EXERCISE ▸
All entries below are to be returned exactly, with pictures left out.

EXERCISE DATA ▸
- - -

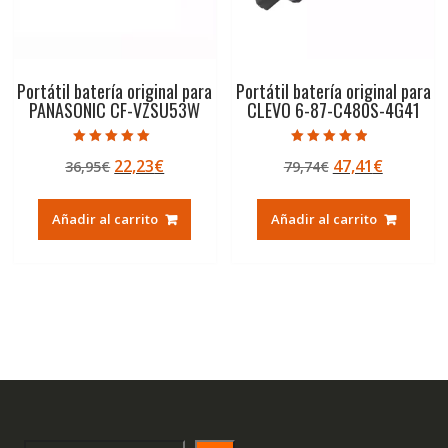
Portátil batería original para
Portátil batería original para
PANASONIC CF-VZSU53W
CLEVO 6-87-C480S-4G41
Valorado con
Valorado con
El
El
El
El
22,23
€
47,41
€
36,95
€
79,74
€
5.00
4.50
de 5
de 5
precio
precio
precio
precio
original
actual
original
actual
Añadir al carrito
Añadir al carrito
era:
es:
era:
es:
36,95€.
22,23€.
79,74€.
47,41€.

- - -

RESPONSE AREA ▸
Portátil batería original para
Portátil batería original para
PANASONIC CF-VZSU53W
CLEVO 6-87-C480S-4G41
Valorado con
Valorado con
El
El
El
El
22,23
€
47,41
€
36,95
€
79,74
€
5.00
4.50
de 5
de 5
precio
precio
precio
precio
original
actual
original
actual
Añadir al carrito
Añadir al carrito
era:
es:
era:
es:
36,95€.
22,23€.
79,74€.
47,41€.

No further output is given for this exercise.